There is a check list to follow to prevent this from happening to you, and it would be very useful for something like vCenter to perform such checks before allowing a LUN to be unpresented. Perhaps the integrations EMC and other storage vendors are working upon could be bi-directional instead of unidirectional such as VASA which is queries by vCenter. Perhaps if the storage administration tools realized they were presenting to vSphere, they could ensure these steps were done before unpresenting the LUN from a vSphere host. At the very least, there needs to be good teamwork between the storage administrators and the virtualization administrators.
Before unpresenting a LUN, ensure that:
- Review the log files looking for hardware errors related to fibre channel and iSCSI hardware
- Disable USB passthrough (at least temporarily)

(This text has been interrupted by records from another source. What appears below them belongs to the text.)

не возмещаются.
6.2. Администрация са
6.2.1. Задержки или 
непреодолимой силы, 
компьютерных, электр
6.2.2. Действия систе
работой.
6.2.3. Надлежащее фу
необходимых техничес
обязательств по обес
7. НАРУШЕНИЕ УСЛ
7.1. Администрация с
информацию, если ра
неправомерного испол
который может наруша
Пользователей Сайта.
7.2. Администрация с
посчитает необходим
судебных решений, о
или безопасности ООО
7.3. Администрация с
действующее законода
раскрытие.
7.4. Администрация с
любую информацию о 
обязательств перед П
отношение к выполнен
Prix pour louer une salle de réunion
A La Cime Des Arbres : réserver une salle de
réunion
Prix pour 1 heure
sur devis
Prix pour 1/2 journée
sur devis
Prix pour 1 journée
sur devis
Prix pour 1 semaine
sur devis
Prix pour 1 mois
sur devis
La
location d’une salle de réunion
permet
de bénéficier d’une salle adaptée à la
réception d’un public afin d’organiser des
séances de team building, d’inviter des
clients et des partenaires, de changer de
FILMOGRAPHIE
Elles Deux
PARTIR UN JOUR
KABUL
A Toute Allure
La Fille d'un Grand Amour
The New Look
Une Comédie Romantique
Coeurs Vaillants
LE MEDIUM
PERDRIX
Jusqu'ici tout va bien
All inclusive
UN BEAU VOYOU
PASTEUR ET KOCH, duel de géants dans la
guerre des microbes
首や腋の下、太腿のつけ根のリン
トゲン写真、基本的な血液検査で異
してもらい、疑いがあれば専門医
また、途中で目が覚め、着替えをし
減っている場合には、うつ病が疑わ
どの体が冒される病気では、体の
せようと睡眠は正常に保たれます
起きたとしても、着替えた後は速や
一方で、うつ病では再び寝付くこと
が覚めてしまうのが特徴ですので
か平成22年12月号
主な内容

- If the LUN is being used as a VMFS datastore, all objects (such as virtual machines and templates) stored on the VMFS Datastore are unregistered or moved to another datastore.
- Note: All CD/DVD images located on the VMFS datastore must also be unregistered from the virtual machines.
- If the LUN is being used as an RDM, remove the RDM from the virtual machine and click Delete from disk. Click OK.
- Note: This destroys the mapping file, but not the LUN content.
- The datastore is not part of a datastore cluster.
- The datastore is not managed by Storage DRS.
- Storage I/O Control is disabled for the datastore.
- The datastore is not used for vSphere HA heartbeat.
- No third party scripts or utilities running on the ESXi host can access the LUN in question. If the LUN is being used a datastore, unregister all objects (such as virtual machines and templates) stored on the datastore.
- If the LUN is being used as an RDM, remove the RDM from the virtual machine. Click Edit Settings, highlight the RDM hard disk, and select Remove. Ensure that Delete from disk is selected and click OK. Note: This destroys the mapping file, but not the LUN content.
- No third party scripts or utilities running on the ESXi host can access the LUN in question.
- If the LUN is an RDM, skip to Step 2. Otherwise, in the Configuration tab of the ESXi host, click Storage. Right-click on the datastore being removed, and click Unmount.
- A Confirm Datastore Unmount window appears. When the prerequisite criteria have been passed, click OK.
- Note: To unmount a datastore from multiple hosts, from the vSphere Client select Hosts and Clusters, Datastores and Datastore Clusters view (Ctrl+Shift+D). Perform the umount task and select the appropriate hosts that should no longer access the datastore to be unmounted.
- Under the Operational State of the Device, the LUN will be listed as Unmounted.
The LUN can now be unpresented from the SAN and it is time to get the storage team involved to unpresent the LUNs from an array level. Perform a rescan on all of the ESXi hosts that had visibility to the LUN. The device is automatically removed from the Storage Adapters.
As an aside, there is at least one other way to get an All Paths Down situation, and that is via faulty fibre channel or iSCSI hardware. So be sure to check those logs for any fibre channel or iSCSI errors and investigate each one.